## Prompt
Find all the lines in the entries below that hold the word "Socks" and copy them.

╭─ Data records

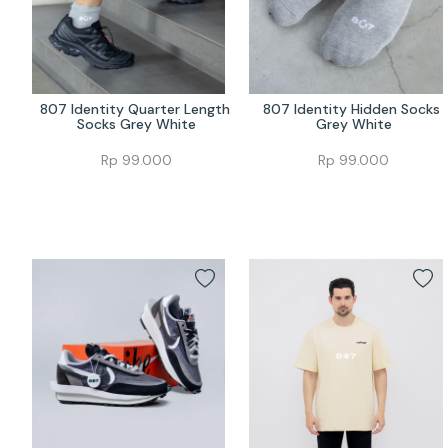
807 Identity Quarter Length 
807 Identity Hidden Socks 
Socks Grey White
Grey White
Rp
99.000
Rp
99.000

╰─

## Answer to this task
807 Identity Hidden Socks 
Socks Grey White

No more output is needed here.